YOUR ASSIGNMENT:
Write out, from the entries below, exactly the lines that run between the lines holding "meeting. Transform your" and "remote schooling too.", inclusive, and stop there.

═════ DATASET ENTRIES

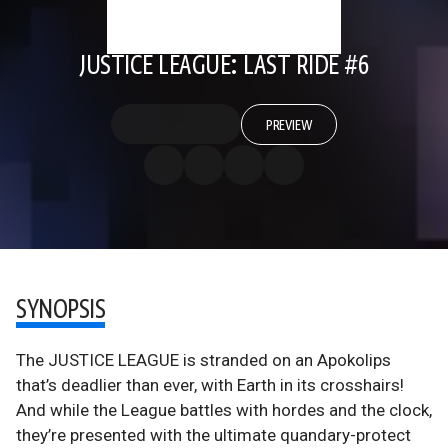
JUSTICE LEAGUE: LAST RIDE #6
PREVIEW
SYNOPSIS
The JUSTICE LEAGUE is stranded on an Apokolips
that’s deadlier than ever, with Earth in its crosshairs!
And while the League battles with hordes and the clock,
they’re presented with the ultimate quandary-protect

══════════
═════ DATASET ENTRIES

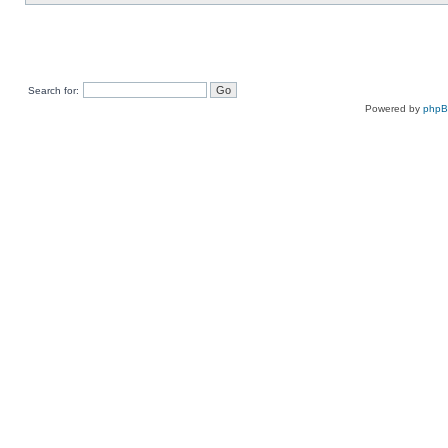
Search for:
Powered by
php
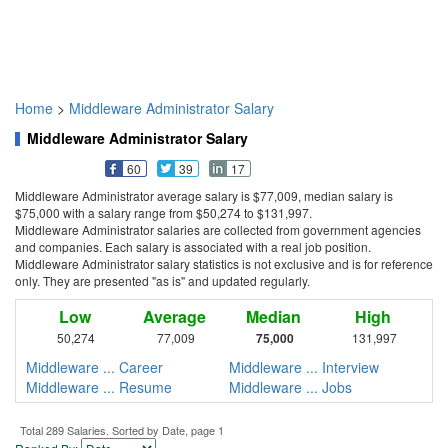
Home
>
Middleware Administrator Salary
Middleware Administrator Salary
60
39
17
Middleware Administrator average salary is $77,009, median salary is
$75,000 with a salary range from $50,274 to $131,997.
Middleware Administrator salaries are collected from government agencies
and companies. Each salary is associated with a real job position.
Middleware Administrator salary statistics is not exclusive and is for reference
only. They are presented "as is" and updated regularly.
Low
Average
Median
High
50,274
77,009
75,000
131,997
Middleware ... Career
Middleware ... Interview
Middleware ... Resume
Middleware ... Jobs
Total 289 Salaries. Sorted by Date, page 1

══════════
═════ DATASET ENTRIES

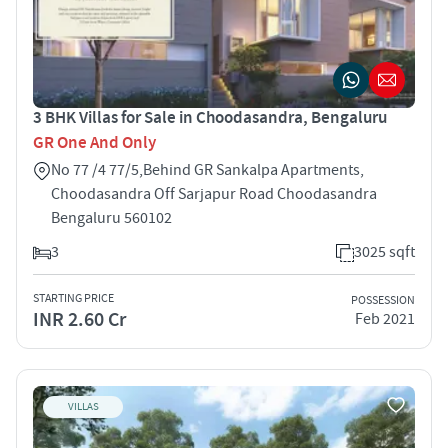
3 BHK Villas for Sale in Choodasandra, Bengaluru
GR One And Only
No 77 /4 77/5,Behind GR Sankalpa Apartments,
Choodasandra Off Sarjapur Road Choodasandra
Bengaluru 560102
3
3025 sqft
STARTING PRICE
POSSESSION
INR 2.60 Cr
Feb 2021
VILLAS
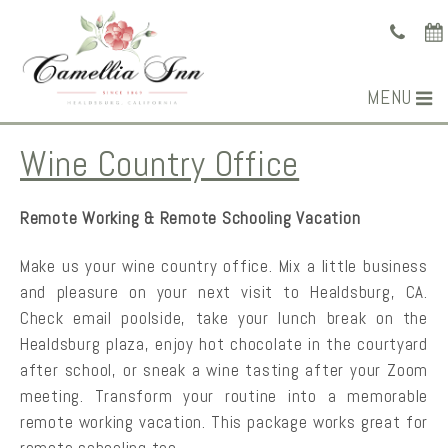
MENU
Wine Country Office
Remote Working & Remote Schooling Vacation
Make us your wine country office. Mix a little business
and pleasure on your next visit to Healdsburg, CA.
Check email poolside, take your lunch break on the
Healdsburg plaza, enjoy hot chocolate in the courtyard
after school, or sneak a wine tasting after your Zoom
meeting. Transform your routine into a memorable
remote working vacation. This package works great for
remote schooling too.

══════════

YOUR SOLUTION:
meeting. Transform your routine into a memorable
remote working vacation. This package works great for
remote schooling too.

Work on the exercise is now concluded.